Bright, the 2017 fantasy thriller headlined by superstar Will Smith, had a distribution strategy that now—about three short years later in the midst of a pandemic—proved bellwether in hindsight. That’s because the project that was tailor-made to be a big screen blockbuster bypassed a theatrical release to premiere as an exclusive streaming offering on Netflix. While the film had its obstacles with critics (our own review was no exception), the streaming giant quickly greenlit a sequel, which is now moving forward with a director.
Louis Leterrier is in talks to occupy the director’s chair for the untitled Bright sequel, according to THR. Should the deal be finalized, the French helmer would step in for David Ayer, who directed the first film coming off two high-profile (theatrically-released) efforts, Suicide Squad (2016) and Fury (2014).

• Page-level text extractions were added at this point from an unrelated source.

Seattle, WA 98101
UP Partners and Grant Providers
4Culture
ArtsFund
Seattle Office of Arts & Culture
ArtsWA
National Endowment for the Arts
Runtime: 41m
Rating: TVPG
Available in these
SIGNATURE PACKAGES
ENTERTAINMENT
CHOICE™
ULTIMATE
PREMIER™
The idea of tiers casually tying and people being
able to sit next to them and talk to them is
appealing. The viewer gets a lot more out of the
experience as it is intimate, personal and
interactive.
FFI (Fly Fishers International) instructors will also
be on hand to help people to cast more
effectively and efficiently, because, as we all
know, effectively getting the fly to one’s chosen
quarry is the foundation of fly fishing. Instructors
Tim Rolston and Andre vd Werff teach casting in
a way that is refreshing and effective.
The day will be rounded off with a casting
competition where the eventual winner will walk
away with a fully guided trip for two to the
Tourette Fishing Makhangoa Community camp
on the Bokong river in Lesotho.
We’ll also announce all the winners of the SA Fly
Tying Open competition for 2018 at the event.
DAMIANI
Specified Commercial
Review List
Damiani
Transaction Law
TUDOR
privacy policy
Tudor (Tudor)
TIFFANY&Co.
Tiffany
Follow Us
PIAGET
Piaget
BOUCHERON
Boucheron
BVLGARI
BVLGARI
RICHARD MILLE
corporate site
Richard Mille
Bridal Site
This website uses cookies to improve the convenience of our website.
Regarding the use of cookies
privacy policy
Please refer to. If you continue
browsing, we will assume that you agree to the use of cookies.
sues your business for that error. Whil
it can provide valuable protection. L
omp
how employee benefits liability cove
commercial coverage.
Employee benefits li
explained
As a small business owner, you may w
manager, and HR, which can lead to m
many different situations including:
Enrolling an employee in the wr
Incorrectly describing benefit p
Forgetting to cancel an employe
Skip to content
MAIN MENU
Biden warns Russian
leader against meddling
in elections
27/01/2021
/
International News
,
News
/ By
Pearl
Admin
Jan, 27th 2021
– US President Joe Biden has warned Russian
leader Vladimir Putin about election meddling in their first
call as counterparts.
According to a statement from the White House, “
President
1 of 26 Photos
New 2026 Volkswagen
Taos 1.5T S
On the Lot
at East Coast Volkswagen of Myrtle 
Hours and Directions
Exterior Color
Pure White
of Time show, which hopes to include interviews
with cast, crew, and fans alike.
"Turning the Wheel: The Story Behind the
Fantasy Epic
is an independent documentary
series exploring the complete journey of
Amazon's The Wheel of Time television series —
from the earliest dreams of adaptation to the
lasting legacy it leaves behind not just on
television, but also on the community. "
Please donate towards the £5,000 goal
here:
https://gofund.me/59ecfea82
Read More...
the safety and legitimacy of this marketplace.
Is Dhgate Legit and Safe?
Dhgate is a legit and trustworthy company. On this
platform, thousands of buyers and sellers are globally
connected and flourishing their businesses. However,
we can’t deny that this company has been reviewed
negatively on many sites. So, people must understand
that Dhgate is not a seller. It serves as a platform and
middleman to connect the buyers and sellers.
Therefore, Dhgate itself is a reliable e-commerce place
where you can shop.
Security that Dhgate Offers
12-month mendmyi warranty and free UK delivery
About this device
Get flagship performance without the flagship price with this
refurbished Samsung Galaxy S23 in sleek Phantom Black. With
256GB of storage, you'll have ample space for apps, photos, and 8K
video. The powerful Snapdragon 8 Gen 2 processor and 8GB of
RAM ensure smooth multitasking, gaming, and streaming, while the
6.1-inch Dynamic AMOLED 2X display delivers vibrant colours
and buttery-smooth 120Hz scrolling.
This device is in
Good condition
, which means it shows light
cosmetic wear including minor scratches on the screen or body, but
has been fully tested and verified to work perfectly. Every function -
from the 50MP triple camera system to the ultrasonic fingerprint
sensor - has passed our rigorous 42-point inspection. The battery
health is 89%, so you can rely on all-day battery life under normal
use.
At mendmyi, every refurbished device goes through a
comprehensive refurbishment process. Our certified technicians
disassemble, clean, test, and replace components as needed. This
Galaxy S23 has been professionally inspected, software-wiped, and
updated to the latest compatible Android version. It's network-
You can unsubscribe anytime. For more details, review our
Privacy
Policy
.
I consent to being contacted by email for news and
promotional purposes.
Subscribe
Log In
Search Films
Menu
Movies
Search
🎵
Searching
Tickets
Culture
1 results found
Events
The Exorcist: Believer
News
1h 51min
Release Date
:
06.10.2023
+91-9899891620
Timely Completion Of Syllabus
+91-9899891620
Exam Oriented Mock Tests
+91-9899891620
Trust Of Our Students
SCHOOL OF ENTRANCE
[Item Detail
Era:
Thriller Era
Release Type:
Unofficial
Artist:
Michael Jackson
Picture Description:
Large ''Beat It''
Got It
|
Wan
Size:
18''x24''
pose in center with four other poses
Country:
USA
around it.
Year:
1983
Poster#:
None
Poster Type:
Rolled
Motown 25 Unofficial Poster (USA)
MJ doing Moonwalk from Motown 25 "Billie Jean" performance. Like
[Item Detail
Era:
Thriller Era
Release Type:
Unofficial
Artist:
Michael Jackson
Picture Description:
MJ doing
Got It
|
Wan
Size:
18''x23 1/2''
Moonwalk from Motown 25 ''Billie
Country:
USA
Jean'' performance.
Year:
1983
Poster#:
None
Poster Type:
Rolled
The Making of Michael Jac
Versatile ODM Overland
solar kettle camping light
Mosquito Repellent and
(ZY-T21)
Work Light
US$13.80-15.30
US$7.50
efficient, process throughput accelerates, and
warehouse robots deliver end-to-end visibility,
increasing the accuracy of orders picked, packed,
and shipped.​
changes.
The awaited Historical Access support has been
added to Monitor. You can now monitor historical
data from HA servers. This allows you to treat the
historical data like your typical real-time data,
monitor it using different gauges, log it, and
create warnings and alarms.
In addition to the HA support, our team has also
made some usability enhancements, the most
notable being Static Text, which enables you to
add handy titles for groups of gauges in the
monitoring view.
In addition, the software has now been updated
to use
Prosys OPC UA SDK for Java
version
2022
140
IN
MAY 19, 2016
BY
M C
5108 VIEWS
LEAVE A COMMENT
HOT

While ceding the director’s chair for the sequel, Ayer will return as a producer and one of the writers alongside Evan Spiliotopoulos and T.S. Nowlin, all of whom collectively replace the original film’s scribe, Max Landis, in a significant shift on the creative side. Eric Newman and Bryan Unkeless are also onboard to produce.
The original Bright arrived on December 22, 2017 on Netflix, utilizing the tried-and-true buddy cop formula, put through the thematic lens of a world not unlike our own, except differentiated by the existence of fantasy elements such as elves, orcs and magic. Indeed, in a dynamic that undoubtedly rang familiar to fans of 1988 film Alien Nation—and its subsequent Fox Network adaptation series—the film teamed no-nonsense human cop Daryl Ward (Smith) with orc partner Nick Jakoby (Joel Edgerton), creating a tension-teeming-twosome on which the film’s dynamic hinged.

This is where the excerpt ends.